My dog got to my new pullet :(


Jul 14, 2021
Hey BYC, I just got some new pullets 2 days ago and unfortunately, my dog just got to one this morning and killed her. Does anyone have any advice in disciplining my dog and training dogs in general around chickens? I would hate to have this happen again and im not sure how to go about disciplining my dog about this morning's incident.


Scarborough Fair
6 Years
Jul 3, 2016
WA, Pac NW
My Coop
My Coop
Don't discipline the dog - dogs are just doing what their instinct tells them.

Depending on your set up and how you want to handle things, you can either fence the dog out/fence the chickens in, and never shall the two sides meet without a sturdy fence in between, or you can work on training the dog, knowing that that's going to be a slow process and in the meantime you will still need to fence them apart or supervise closely.

I have 3 dogs, all of which have killed wild rabbits and other small critters, so the dogs and chickens will never be allowed to mingle. If chickens are out, dogs are inside. If dogs are out, chickens are locked in their run.


Free Ranging
Feb 10, 2020
Far north texas
How old and what breed is your dog? Under what conditions/what was the scenario when your dog killed the pullet? (On that note, how old was the pullet?)

My dogs protect my chickens by guarding against potential chicken-killing varmits, and killing any predators that dare test their defenses. My dogs are the main reason my free-range flocks remain safe and alive in my rural, heavily wooded area. But i put a lot of time into closely supervising and monitoring them around the chickens for many months, until i am sure they totally ignore/are completely unreactive to a chicken's presence and antics. Until then, when im not around the "dog in training" is penned separately from the chickens, with no ability to interact with chickens other than observing them through the dog's 10x10×6 dog kennel run.

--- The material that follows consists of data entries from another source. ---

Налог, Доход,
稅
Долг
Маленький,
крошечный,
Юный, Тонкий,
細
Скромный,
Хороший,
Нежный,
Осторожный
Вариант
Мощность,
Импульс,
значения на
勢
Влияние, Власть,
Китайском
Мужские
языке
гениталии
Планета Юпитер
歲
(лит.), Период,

Dogs can be a chicken's best friend/protector or their worst enemy. There isnt much ground in between. The difference usually depends on a dog's breed (prey drive), age, & perhaps most importantly of all, a dog's willingness to please. From a dog's view, chasing a squawking flapping chicken "toy" is great fun. Is your dog willing enough to please you to give up its innate desire to chase a chicken? The fact your dog has already killed will make (re)training much more difficult. I agree with the others its probably best to keep your dogs and chicken(s) completely separated from now on.

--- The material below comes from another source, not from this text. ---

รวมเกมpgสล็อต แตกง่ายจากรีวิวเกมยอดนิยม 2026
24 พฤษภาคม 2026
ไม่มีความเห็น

But IF your dog was unsupervised when the killing took place, IF your dog had no idea or understanding that killing chickens is completely off limits, and IF your dog is very willing to please you and ignore its innate instincts, with patience & time you may be able to teach it to coexist with chickens.
Nov 11, 2020
West Virginia
My advice is if you want to keep chickens build them a predator proof coop and run and never allow your dog around them again unless its on a leash AND supervised.I'd also build a tall fence between the dog and chickens housing so it won't be hanging around the coop and run barking or otherwise harassing them. Wishing you the best!